Rasim Öztekin 2020 Ağustos ayı itibarıyla tiyatrodan emekli olmuş olması nedeniyle, Kavuk’u “Türkiye’deki sanat yapmanın zorluklarına karşı, sanatı ile kazandıklarını yine tiyatroya yatırarak Kadıköy’de Baba Sahne’yi kuran” Şevket Çoruh’a devredeceğini açıkladı ve kendisine devretti.
.
(Not: Tiyatro aşkı bambaşkadır.
Sahne aşkı hiçbir şeye benzemez.
İnsanın gözü ne parada, ne de puldadır.
İşte size bir örnek.
Şevket Çoruh’un 17 milyon liraya mal ettiği ‘Baba Sahne’ adlı tiyatrosu için 7 klasik otomobilini, 3 evini satıp 7 milyon TL kredi çekti.)
.
Rasim Öztekin son yıllarda “Seksenler” dizisi ile evlerimize girmişti.

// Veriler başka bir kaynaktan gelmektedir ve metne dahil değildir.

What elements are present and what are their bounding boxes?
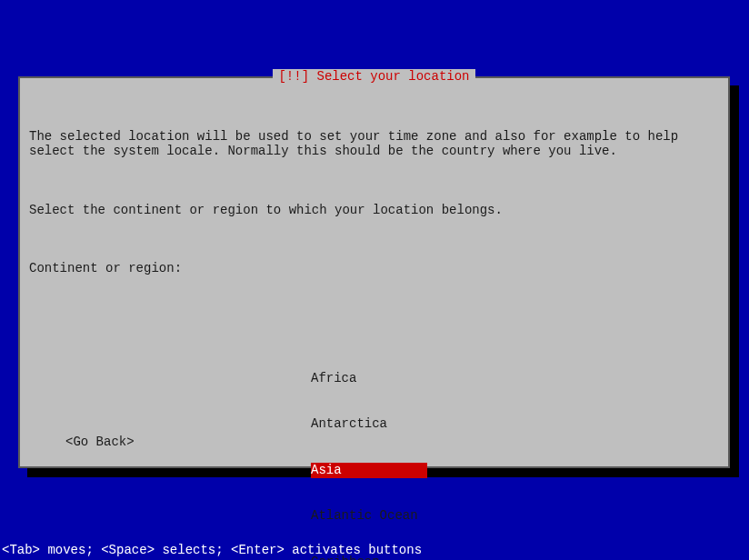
list-item-antarctica[interactable]: Antarctica: [311, 416, 427, 432]
dialog-title: [!!] Select your location: [273, 69, 474, 85]
dialog-body: The selected location will be used to se…: [29, 98, 719, 560]
location-dialog: [!!] Select your location The selected l…: [18, 76, 730, 468]
footer-hint: <Tab> moves; <Space> selects; <Enter> ac…: [2, 543, 422, 558]
dialog-paragraph-1: The selected location will be used to se…: [29, 129, 719, 160]
dialog-prompt: Continent or region:: [29, 261, 719, 276]
dialog-title-wrap: [!!] Select your location: [20, 69, 728, 85]
region-list[interactable]: Africa Antarctica Asia Atlantic Ocean Ca…: [311, 340, 719, 560]
list-item-asia[interactable]: Asia: [311, 463, 427, 478]
list-item-atlantic-ocean[interactable]: Atlantic Ocean: [311, 508, 427, 524]
dialog-paragraph-2: Select the continent or region to which …: [29, 203, 719, 218]
list-item-africa[interactable]: Africa: [311, 371, 427, 386]
go-back-button[interactable]: <Go Back>: [65, 435, 135, 450]
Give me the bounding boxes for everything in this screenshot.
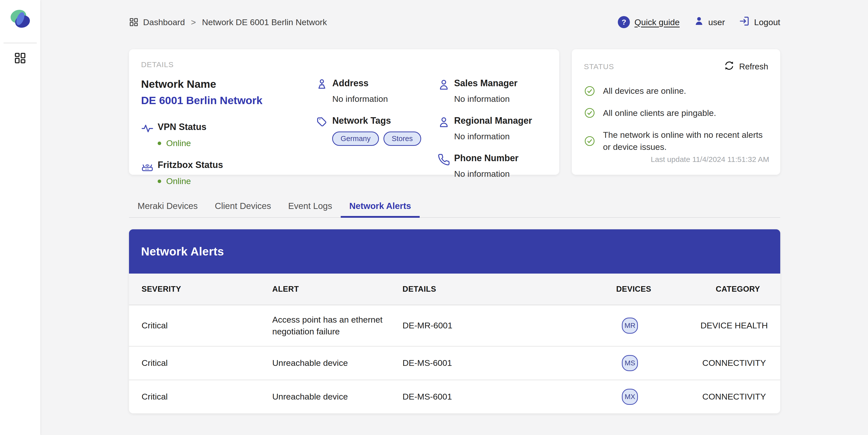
check-circle-icon [584,107,595,119]
tags-icon [316,116,332,129]
last-update-timestamp: Last update 11/4/2024 11:51:32 AM [651,155,769,164]
address-value: No information [332,94,388,104]
user-icon [694,16,704,28]
details-card-title: DETAILS [141,60,547,69]
status-card: STATUS Refresh [572,49,780,175]
column-header-details: DETAILS [403,274,572,305]
devices-cell: MS [572,346,695,380]
topbar: Dashboard > Network DE 6001 Berlin Netwo… [129,13,780,31]
alert-cell: Access point has an ethernet negotiation… [272,305,403,346]
network-alerts-title: Network Alerts [141,245,224,258]
app-logo[interactable] [8,7,32,31]
category-cell: CONNECTIVITY [695,380,780,413]
category-cell: DEVICE HEALTH [695,305,780,346]
network-tag: Germany [332,131,379,146]
column-header-severity: SEVERITY [129,274,272,305]
alert-row: Critical Access point has an ethernet ne… [129,305,780,346]
vpn-status-field: VPN Status Online [141,122,316,148]
status-card-header: STATUS Refresh [584,60,768,73]
breadcrumb-dashboard-link[interactable]: Dashboard [143,17,185,27]
sales-manager-value: No information [454,94,518,104]
activity-pulse-icon [141,122,158,136]
logout-icon [739,15,750,29]
sales-manager-field: Sales Manager No information [437,78,547,104]
status-card-title: STATUS [584,62,614,71]
details-column-1: Network Name DE 6001 Berlin Network VPN … [141,78,316,198]
person-icon [437,116,454,129]
details-column-3: Sales Manager No information [437,78,547,198]
details-card: DETAILS Network Name DE 6001 Berlin Netw… [129,49,559,175]
router-icon [141,160,158,174]
status-dot [158,180,161,183]
network-name-block: Network Name DE 6001 Berlin Network [141,78,316,106]
vpn-status-value: Online [158,138,207,148]
status-item-text: The network is online with no recent ale… [603,129,768,153]
column-header-devices: DEVICES [572,274,695,305]
device-badge[interactable]: MX [622,389,638,405]
tab-event-logs[interactable]: Event Logs [280,197,341,218]
status-dot [158,142,161,145]
user-menu[interactable]: user [694,16,725,28]
severity-cell: Critical [129,305,272,346]
device-badge[interactable]: MS [622,355,638,371]
breadcrumb-separator: > [189,17,197,27]
fritzbox-status-value: Online [158,176,223,186]
sidebar-divider [3,43,37,43]
dashboard-grid-icon [14,52,26,65]
details-column-2: Address No information [316,78,437,198]
summary-cards: DETAILS Network Name DE 6001 Berlin Netw… [129,49,780,175]
sidebar [0,0,40,435]
details-cell: DE-MR-6001 [403,305,572,346]
alert-cell: Unreachable device [272,346,403,380]
alert-cell: Unreachable device [272,380,403,413]
topbar-actions: ? Quick guide user [618,15,780,29]
logout-button[interactable]: Logout [739,15,780,29]
category-cell: CONNECTIVITY [695,346,780,380]
network-alerts-card: Network Alerts SEVERITY ALERT DETAILS DE… [129,229,780,413]
check-circle-icon [584,135,595,147]
regional-manager-field: Regional Manager No information [437,116,547,141]
network-tags-list: Germany Stores [332,131,421,146]
details-cell: DE-MS-6001 [403,346,572,380]
severity-cell: Critical [129,380,272,413]
fritzbox-status-label: Fritzbox Status [158,160,223,170]
quick-guide-link[interactable]: ? Quick guide [618,16,680,28]
logout-label: Logout [754,17,780,27]
network-alerts-table: SEVERITY ALERT DETAILS DEVICES CATEGORY … [129,274,780,413]
severity-cell: Critical [129,346,272,380]
breadcrumb: Dashboard > Network DE 6001 Berlin Netwo… [129,17,327,27]
phone-icon [437,153,454,167]
status-item: All online clients are pingable. [584,107,768,119]
status-item-text: All online clients are pingable. [603,107,716,119]
network-tags-field: Network Tags Germany Stores [316,116,437,146]
tab-bar: Meraki Devices Client Devices Event Logs… [129,197,780,218]
regional-manager-value: No information [454,131,532,141]
column-header-category: CATEGORY [695,274,780,305]
tab-client-devices[interactable]: Client Devices [206,197,280,218]
refresh-button[interactable]: Refresh [724,60,768,73]
sales-manager-label: Sales Manager [454,78,518,89]
logo-icon [8,7,32,31]
address-label: Address [332,78,388,89]
regional-manager-label: Regional Manager [454,116,532,126]
phone-number-field: Phone Number No information [437,153,547,179]
network-tag: Stores [383,131,421,146]
dashboard-grid-icon [129,17,138,27]
alert-row: Critical Unreachable device DE-MS-6001 M… [129,346,780,380]
alert-row: Critical Unreachable device DE-MS-6001 M… [129,380,780,413]
fritzbox-status-field: Fritzbox Status Online [141,160,316,186]
phone-number-label: Phone Number [454,153,519,163]
breadcrumb-current-page: Network DE 6001 Berlin Network [202,17,327,27]
devices-cell: MR [572,305,695,346]
tab-meraki-devices[interactable]: Meraki Devices [129,197,206,218]
network-alerts-banner: Network Alerts [129,229,780,274]
device-badge[interactable]: MR [622,318,638,334]
check-circle-icon [584,85,595,97]
location-pin-icon [316,78,332,92]
network-name-value: DE 6001 Berlin Network [141,94,316,106]
sidebar-item-dashboard[interactable] [12,50,28,66]
table-header-row: SEVERITY ALERT DETAILS DEVICES CATEGORY [129,274,780,305]
app-root: Dashboard > Network DE 6001 Berlin Netwo… [0,0,868,435]
tab-network-alerts[interactable]: Network Alerts [341,197,420,218]
column-header-alert: ALERT [272,274,403,305]
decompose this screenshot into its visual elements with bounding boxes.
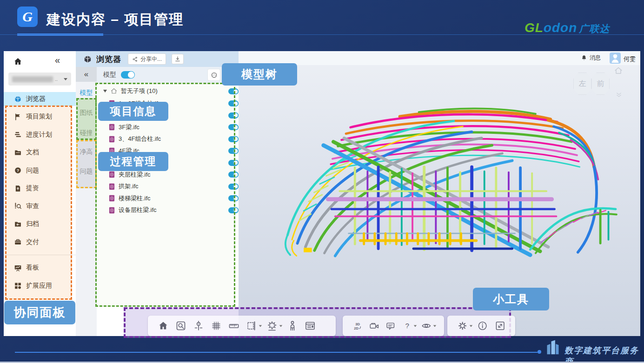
roam-icon[interactable]: [287, 320, 298, 331]
messages-label: 消息: [590, 54, 601, 62]
cube-icon: [83, 55, 92, 64]
brand-latin-blue: odon: [544, 20, 577, 35]
chevron-down-icon: [64, 78, 67, 80]
svg-text:3D: 3D: [355, 322, 360, 326]
svg-text:?: ?: [405, 322, 409, 330]
dimension-toggle-icon[interactable]: 3D2D: [352, 320, 363, 331]
masked-project-name: [12, 76, 53, 82]
download-button[interactable]: [172, 54, 184, 64]
caret-down-icon[interactable]: [279, 325, 282, 327]
caret-down-icon[interactable]: [414, 325, 417, 327]
footer-accent-dot: [538, 350, 541, 354]
settings-icon[interactable]: [457, 320, 468, 331]
page-title: 建设内容 – 项目管理: [46, 10, 184, 29]
overlay-process-tabs: [76, 140, 97, 188]
view-icon[interactable]: [421, 320, 432, 331]
sharing-button[interactable]: 分享中...: [128, 53, 166, 65]
sidebar-item-browser[interactable]: 浏览器: [4, 92, 76, 106]
measure-icon[interactable]: [228, 320, 239, 331]
bim-model-3d-view[interactable]: [256, 100, 624, 262]
view-cube-face-front[interactable]: 前: [591, 73, 610, 95]
model-tree-header: 模型: [97, 67, 239, 83]
home-icon[interactable]: [13, 57, 23, 66]
model-visibility-toggle[interactable]: [121, 71, 135, 79]
callout-model-tree: 模型树: [222, 63, 297, 86]
share-icon: [132, 56, 138, 62]
project-selector-dropdown[interactable]: ..: [8, 73, 71, 86]
toolbar-group-3: [447, 316, 515, 336]
brand-cn: 广联达: [579, 23, 610, 34]
download-icon: [174, 56, 181, 62]
app-root: G 建设内容 – 项目管理 GLodon广联达 « .. 浏览器 项目策划进度计…: [0, 0, 644, 363]
fullscreen-icon[interactable]: [495, 320, 505, 331]
viewer-topbar: [239, 51, 640, 65]
model-viewer: 消息 何雯 左 前: [239, 51, 640, 336]
sharing-button-label: 分享中...: [140, 55, 162, 63]
masked-ellipsis: ..: [55, 76, 64, 82]
grid-icon[interactable]: [211, 320, 222, 331]
brand-latin-green: GL: [524, 20, 544, 35]
sidebar-collapse-icon[interactable]: «: [55, 55, 60, 66]
person-icon: [610, 53, 621, 64]
caret-down-icon[interactable]: [433, 325, 436, 327]
overlay-project-info-tabs: [76, 98, 97, 140]
cube-icon: [14, 95, 22, 103]
section-icon[interactable]: [246, 320, 257, 331]
building-icon: [545, 339, 561, 356]
color-settings-button[interactable]: [208, 69, 220, 80]
viewer-home-icon[interactable]: [613, 66, 624, 75]
help-icon[interactable]: ?: [402, 320, 412, 331]
model-toggle-label: 模型: [103, 71, 116, 79]
info-icon[interactable]: [477, 320, 488, 331]
sidebar-item-label: 浏览器: [26, 95, 46, 103]
panel-collapse-button[interactable]: «: [76, 67, 97, 82]
bell-icon: [581, 54, 587, 61]
callout-process-management: 过程管理: [98, 152, 168, 171]
messages-button[interactable]: 消息: [581, 54, 601, 62]
overlay-collaboration-region: [5, 106, 72, 300]
toolbar-group-1: [148, 316, 336, 336]
locate-icon[interactable]: [193, 320, 204, 331]
view-cube-face-left[interactable]: 左: [573, 73, 591, 95]
tab-model[interactable]: 模型: [76, 86, 97, 99]
caret-down-icon[interactable]: [470, 325, 472, 327]
user-name[interactable]: 何雯: [624, 55, 636, 63]
footer-accent-line: [15, 352, 538, 353]
panel-title: 浏览器: [96, 54, 121, 65]
user-avatar[interactable]: [610, 53, 621, 64]
callout-tools: 小工具: [473, 288, 549, 310]
palette-icon: [211, 72, 218, 79]
footer-slogan: 数字建筑平台服务商: [564, 345, 644, 363]
zoom-select-icon[interactable]: [175, 320, 186, 331]
chevron-double-down-icon[interactable]: [615, 92, 623, 98]
toolbar-group-2: 3D2D?: [343, 316, 444, 336]
home-icon[interactable]: [158, 320, 169, 331]
svg-text:2D: 2D: [354, 326, 359, 330]
view-cube[interactable]: 左 前: [573, 73, 610, 95]
comment-icon[interactable]: [385, 320, 396, 331]
video-icon[interactable]: [369, 320, 379, 331]
callout-project-info: 项目信息: [98, 102, 168, 121]
glodon-brand-logo: GLodon广联达: [524, 20, 610, 35]
app-logo: G: [17, 7, 38, 27]
explode-icon[interactable]: [266, 320, 278, 331]
properties-icon[interactable]: [305, 320, 316, 331]
browser-panel-header: 浏览器 分享中...: [76, 51, 239, 67]
caret-down-icon[interactable]: [259, 325, 262, 327]
callout-collaboration-panel: 协同面板: [4, 301, 75, 324]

Her izleyenin kendisiyle ilgili bir şeyler bulduğu bu dizideki “Baba” karakteri ile zirve yapmıştı.
.
Birçok oyuncuya örnek olan ve ustalık yapan Öztekin’in bilindiği üzere “Pelin” isminde bir kızı var.
.
Biz Pelin’i “Çok Güzel Hareketler” adlı televizyon programından tanıyoruz.
.
İlk tanıdığımız haliyle oldukça kilolu olan Pelin, şimdi çıta gibi oldu.
.
Ve biz,
Rasim Öztekin’i kaybettik.
Allah gani gani rahmet eylesin.
.
Vefatı ülkede herkesi ve sanat dünyasını üzüntüye boğdu,
Mesaj üzerine mesaj yayınladılar.
.
Ama bir tanesi bana oldukça ilginç geldi.
.
AK Parti Milletvekili Ahmet Hamdi Çamlı, oyuncu Rasim Öztekin'le ilgili paylaştığı mesajında:
“Kalpten öldü, kanserden öldü, beyin kanamasından öldü, der dururlar... Hâlbuki doğduğundan öldü, doğmasaydı ölmezdi! Aileye Sabır dilerim...” dedi.
.
Ben de diyorum ki:
“Keşke bazıları hiç doğmasaydı…”
 
***
Sinop’ta Valilik, iş yeri ve bina önlerinde 2 veya daha fazla kişinin sohbet etmesini yasaklamış.
.
Valilik haklı mı?
Sonuna kadar.
.
Vaka artıyorsa önlem olarak kısıtlama uygulaması normal.
.
Peki, vatandaş haklı mı?
.
Vatandaş şöyle düşünüyor:
“Bu artışta benim payım yok. Zira ben tüm kısıtlamalara uyuyorum, maskemi takıyorum, mesafemi koruyorum. Bu işleri zorlanarak, çile çekerek yaparken iktidar partisinin bize dayattığı yasakları kendi kongrelerinde, cenazelerinde uygulamıyor. Adalet bu mu yani?”
.
İşin özü:
“Adalet” istiyor.
O halde haklı…
.
Bazı kısıtlamaların kalkması ile artış gösteren virüs vakalarını inşallah “Lokantacı ve kahvecilere” yazmazlar.
.
Gezdiğim çarşıda açık olan kafe, lokanta ve kahvelere baktığımda hemen hemen hepsi istenilen mesafelere uygun olarak düzenlemişti masalarını.
.
Müşterilerinin hepsi maskeliydi.
.
Hepsi gerekli önlemi almıştı.
.
Sakın ha!
Esnafa bu olayı yüklemeyin.
Siz dönüp kongrelerinize bakın…
 
***
Pazartesi günü kordon boyundaki işletmeler; Çanakkale Valisi İlhami Aktaş,
Belediye Başkanı Ülgür Gökhan,
Çanakkale Ticaret ve Sanayi Odası Başkanı,
Çanakkale Ticaret Borsası Başkanı,
Esnaf ve Sanatkârlar Odaları Birliği Başkanı,
Ziraat Odası Başkanı,
Kent Konseyi Başkanı,
Tarafından denetlendi.
.
“İşte bizim özlediğimiz tablo bu” diye düşündüm.
.
Kentin yöneticilerinin bir arada olması kadar doğal bir şey olmasına rağmen, son yıllarda pek görmeye alışkın olmadığımız bu tablo karşısında içim “Umutla” doldu.
.
Birleştirici olarak başta Sayın Valimiz olmak üzere tablonun daim olmasını dileyerek herkesi kutluyorum.
Çanakkale layık olduğu yere böylesi samimi birlikteliklerle gelecektir.